Da der Ausschuss sich bereits in seinen Stellungnahmen CES4013-2013_00_00_TRA_AC vom 16. Oktober 2013 (1) und CES 1331/88 vom 14. Dezember 1988 (2) zu dem Inhalt dieses Vorschlags geäußert hat, beschloss er auf seiner 497. Plenartagung am 25./26. März 2014 (Sitzung vom 25. März) mit 139 gegen 3 Stimmen bei 17 Enthaltungen, von der Ausarbeitung einer neuen Stellungnahme abzusehen und auf den Standpunkt zu verweisen, den er in den oben genannten Stellungnahmen vertreten hat.

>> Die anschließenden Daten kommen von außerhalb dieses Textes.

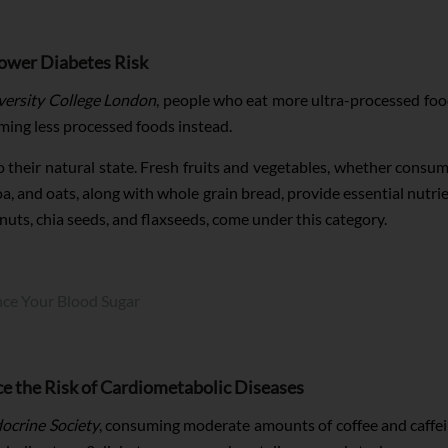
ower Diabetes Risk
versity College London
, people who eat more ultra-processed food
uming less processed foods instead.
o their natural state. Fresh fruits and vegetables, whether consum
oa, and oats, along with whole grain bread, provide essential nutrie
nuts, chia seeds, and flaxseeds, come under this category.
nce Your Blood Sugar
 the Risk of Cardiometabolic Diseases
ocrine Society
, consuming moderate amounts of coffee and caffein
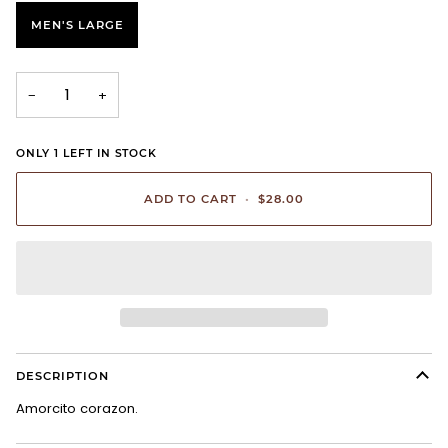
MEN'S LARGE
−
+
ONLY
1
LEFT IN STOCK
ADD TO CART
•
$28.00
DESCRIPTION
Amorcito corazon.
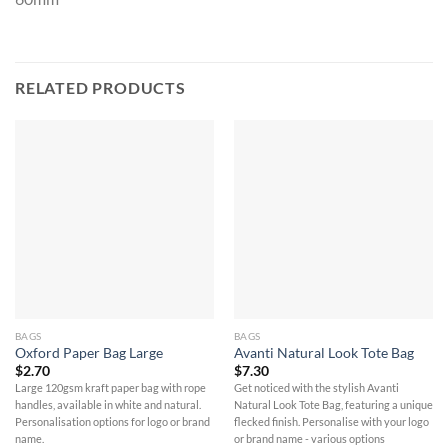
RELATED PRODUCTS
BAGS
BAGS
Oxford Paper Bag Large
Avanti Natural Look Tote Bag
$
2.70
$
7.30
Large 120gsm kraft paper bag with rope
Get noticed with the stylish Avanti
handles, available in white and natural.
Natural Look Tote Bag, featuring a unique
Personalisation options for logo or brand
flecked finish. Personalise with your logo
name.
or brand name - various options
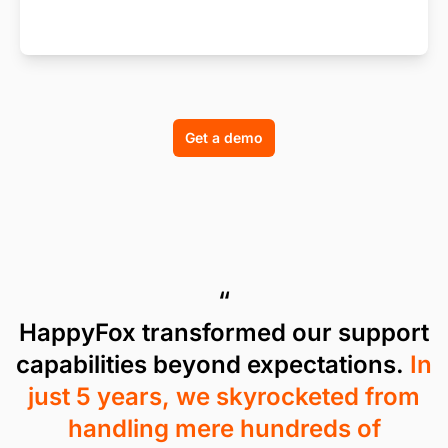
Get a demo
“
HappyFox transformed our support
capabilities beyond expectations.
In
just 5 years, we skyrocketed from
handling mere hundreds of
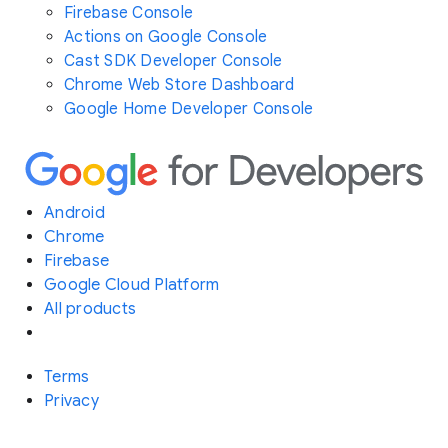
Firebase Console
Actions on Google Console
Cast SDK Developer Console
Chrome Web Store Dashboard
Google Home Developer Console
Android
Chrome
Firebase
Google Cloud Platform
All products
Terms
Privacy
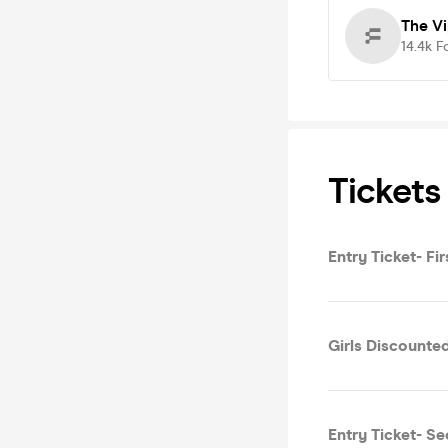
The V
14.4k
F
Tickets
Entry Ticket- Fi
Girls Discounted
Entry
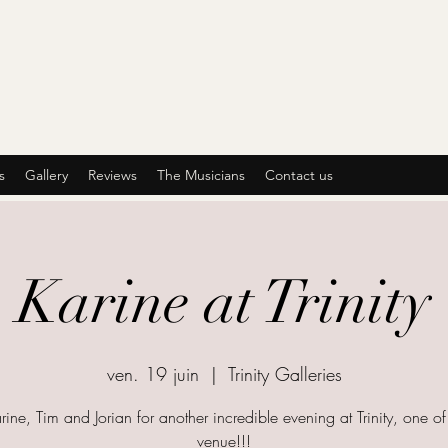
s
Gallery
Reviews
The Musicians
Contact us
Karine at Trinity
ven. 19 juin
  |  
Trinity Galleries
rine, Tim and Jorian for another incredible evening at Trinity, one o
venue!!!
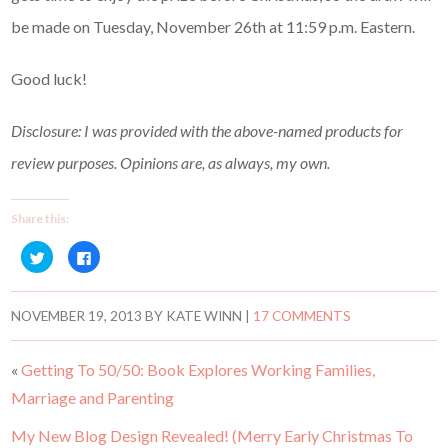
be made on Tuesday, November 26th at 11:59 p.m. Eastern.
Good luck!
Disclosure: I was provided with the above-named products for
review purposes. Opinions are, as always, my own.
Share this:
C
C
l
l
i
i
c
c
k
k
t
t
NOVEMBER 19, 2013
BY
KATE WINN
|
17 COMMENTS
o
o
s
s
h
h
a
a
«
Getting To 50/50: Book Explores Working Families,
r
r
e
e
Marriage and Parenting
o
o
n
n
T
F
w
a
My New Blog Design Revealed! (Merry Early Christmas To
i
c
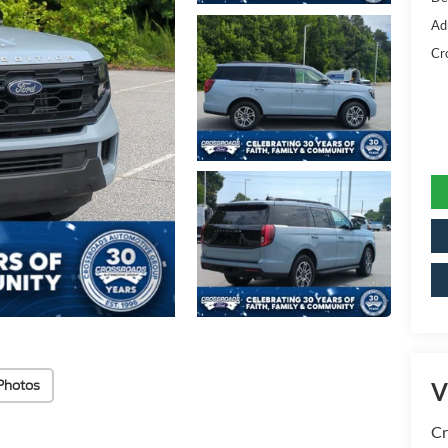
Ad
Cr
Photos
V
Cr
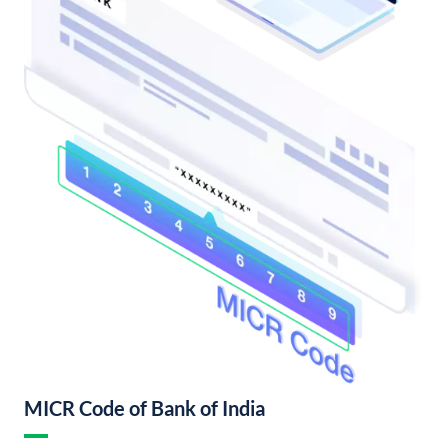
MICR Code of Bank of India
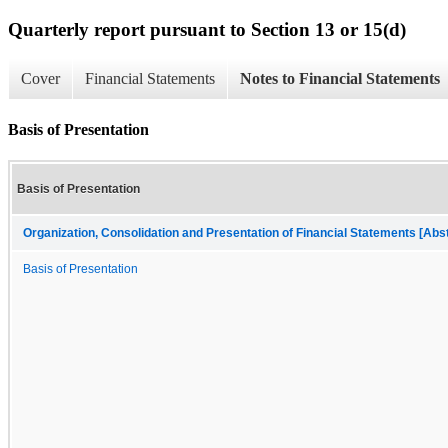
Quarterly report pursuant to Section 13 or 15(d)
Cover
Financial Statements
Notes to Financial Statements
Basis of Presentation
Basis of Presentation
Organization, Consolidation and Presentation of Financial Statements [Abs
Basis of Presentation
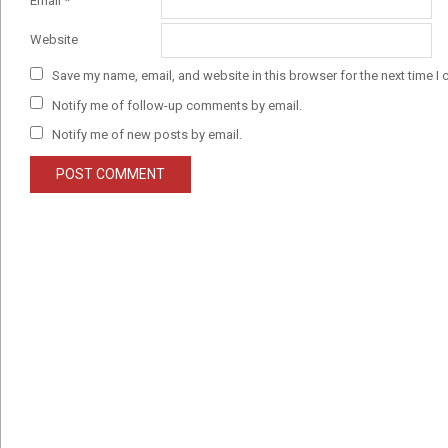
Email
*
Website
Save my name, email, and website in this browser for the next time I
Notify me of follow-up comments by email.
Notify me of new posts by email.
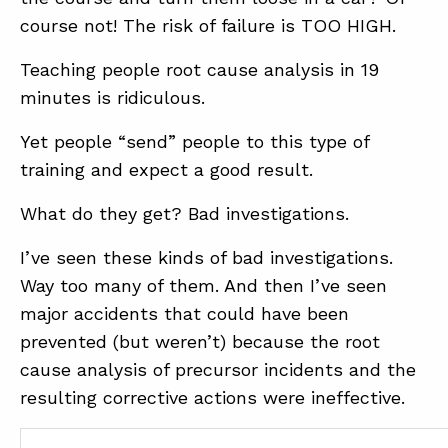
course not! The risk of failure is TOO HIGH.
Teaching people root cause analysis in 19
minutes is ridiculous.
Yet people “send” people to this type of
training and expect a good result.
What do they get? Bad investigations.
I’ve seen these kinds of bad investigations.
Way too many of them. And then I’ve seen
major accidents that could have been
prevented (but weren’t) because the root
cause analysis of precursor incidents and the
resulting corrective actions were ineffective.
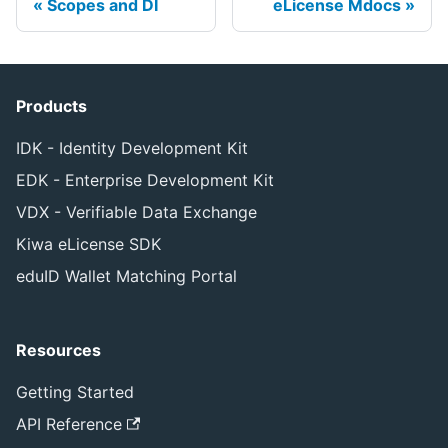
Scopes and DI
eLicense Mdocs
Products
IDK - Identity Development Kit
EDK - Enterprise Development Kit
VDX - Verifiable Data Exchange
Kiwa eLicense SDK
eduID Wallet Matching Portal
Resources
Getting Started
API Reference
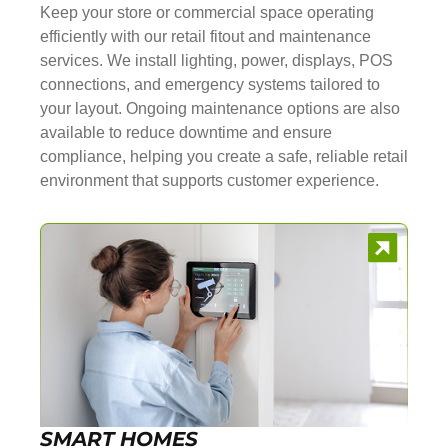
Keep your store or commercial space operating
efficiently with our retail fitout and maintenance
services. We install lighting, power, displays, POS
connections, and emergency systems tailored to
your layout. Ongoing maintenance options are also
available to reduce downtime and ensure
compliance, helping you create a safe, reliable retail
environment that supports customer experience.
SMART HOMES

Brüssel, den 25. März 2014
Der Präsident des Europäischen Wirtschafts- und Sozialausschusses
Henri MALOSSE
(1) Stellungnahme des EWSA im Dossier NAT/611 zu dem Vorschlag für eine Verordnung des Europäischen Parlaments und des Rates über amtliche Kontrollen und andere amtliche Tätigkeiten zur Gewährleistung der Anwendung des Lebens- und Futtermittelrechts und der Vorschriften über Tiergesundheit und Tierschutz, Pflanzengesundheit, Pflanzenvermehrungsmaterial und Pflanzenschutzmittel sowie zur Änderung der Verordnungen (EG) Nr. 999/2001, (EG) Nr. 1829/2003, (EG) Nr. 1831/2003, (EG) Nr. 1/2005, (EG) Nr. 396/2005, (EG) Nr. 834/2007, (EG) Nr. 1069/2009, (EG) Nr. 1099/2009 und (EG) Nr. 1107/2009, der Verordnungen (EU) Nr. 1151/2012 und (EU) Nr. […]/2013 und der Richtlinien 98/58/EG, 1999/74/EG, 2007/43/EG, 2008/119/EG, 2008/120/EG und 2009/128/EG (Verordnung über amtliche Kontrollen) und zu dem Vorschlag für eine Verordnung des Europäischen Parlaments und des Rates mit Bestimmungen für die Verwaltung der Ausgaben in den Bereichen Lebensmittelkette, Tiergesundheit und Tierschutz sowie Pflanzengesundheit und Pflanzenvermehrungsmaterial, zur Änderung der Richtlinien des Rates 98/56/EG, 2000/29/EG und 2008/90/EG, der Verordnungen (EG) Nr. 178/2002, (EG) Nr. 882/2004 und (EG) Nr. 396/2005, der Richtlinie 2009/128/EG sowie der Verordnung (EG) Nr. 1107/2009 und zur Aufhebung der Entscheidungen des Rates 66/399/EWG, 76/894/EWG und 2009/470/EG, ABl. C 67 vom 6.3.2014, S. 166.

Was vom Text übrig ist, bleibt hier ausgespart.